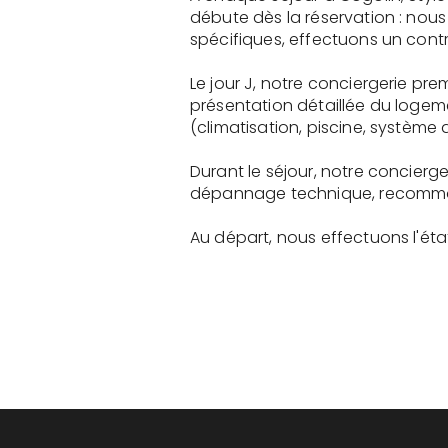
débute dès la réservation : nou
spécifiques, effectuons un contr
Le jour J, notre conciergerie p
présentation détaillée du logem
(climatisation, piscine, système a
Durant le séjour, notre concier
dépannage technique, recommanda
Au départ, nous effectuons l'état 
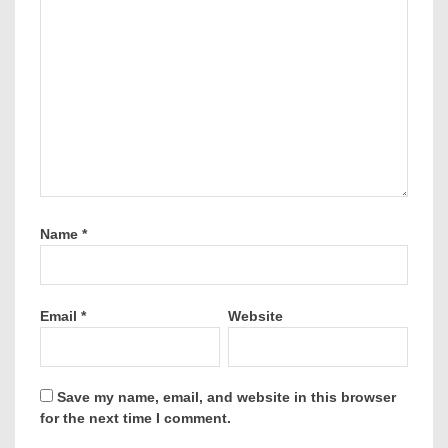
Name
*
Email
*
Website
Save my name, email, and website in this browser
for the next time I comment.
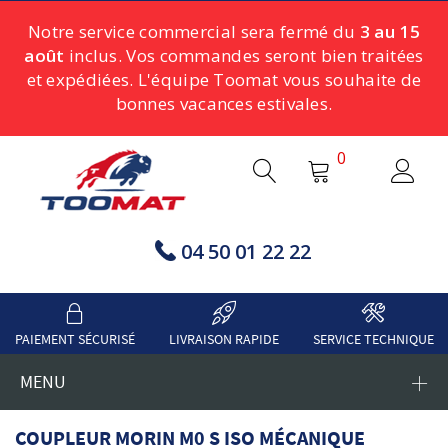
Notre service commercial sera fermé du
3 au 15
août
inclus. Vos commandes seront bien traitées
et expédiées. L'équipe Toomat vous souhaite de
bonnes vacances estivales.
0
04 50 01 22 22
PAIEMENT SÉCURISÉ
LIVRAISON RAPIDE
SERVICE TECHNIQUE
MENU
COUPLEUR MORIN M0 S ISO MÉCANIQUE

•••

Exercise directions: Give back the whole listing exactly as written. Do not include any picture.

Answer area:
débute dès la réservation : nou
spécifiques, effectuons un contr
Le jour J, notre conciergerie p
présentation détaillée du logem
(climatisation, piscine, système a
Durant le séjour, notre concier
dépannage technique, recommanda
Au départ, nous effectuons l'état 
Name
*
Email
*
Website
Save my name, email, and website in this browser
for the next time I comment.
Notre service commercial sera fermé du
3 au 15
août
inclus. Vos commandes seront bien traitées
et expédiées. L'équipe Toomat vous souhaite de
bonnes vacances estivales.
0
04 50 01 22 22
PAIEMENT SÉCURISÉ
LIVRAISON RAPIDE
SERVICE TECHNIQUE
MENU
COUPLEUR MORIN M0 S ISO MÉCANIQUE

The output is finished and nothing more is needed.